Regulation of Combination Products in the United States

Certain products are comprised of components, such as drug components and device components, that would normally be subject to different regulatory frameworks by the FDA and frequently regulated by different centers at the FDA. These products are known as combination products. Under the FDCA, the FDA is charged with assigning a center with primary jurisdiction, or a lead center, for review of a combination product. The determination of which center will be the lead center is based on the “primary mode of action” of the combination product. Thus, if the primary mode of action of a drug-device combination product is attributable to the drug product, the FDA center responsible for premarket review of the drug product would have primary jurisdiction for the combination product. The FDA has also established the Office of Combination Products to address issues surrounding combination products and provide more certainty to the regulatory review process. That office serves as a focal point for combination product issues for agency reviewers and industry. It is also responsible for developing guidance and regulations to clarify the regulation of combination products, and for assignment of the FDA center that has primary jurisdiction for review of combination products where the jurisdiction is unclear or in dispute.

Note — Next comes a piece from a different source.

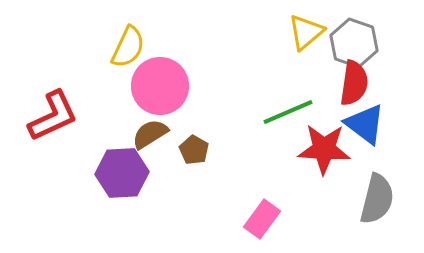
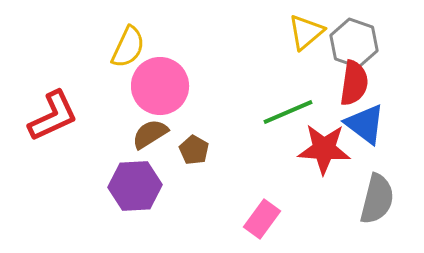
purple hexagon: moved 13 px right, 13 px down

A combination product with a primary mode of action attributable to the drug component generally would be reviewed and approved pursuant to the drug approval processes set forth in the FDCA or PHSA. In reviewing the NDA or BLA for such a product, however, FDA reviewers would consult with their counterparts in the FDA’s Center for Devices and Radiological Health to ensure that the device component of the combination product met applicable requirements regarding safety, effectiveness, durability and performance. In addition, under FDA regulations, combination products are subject to cGMP requirements applicable to both drugs and devices, including the Quality System Regulation applicable to medical devices.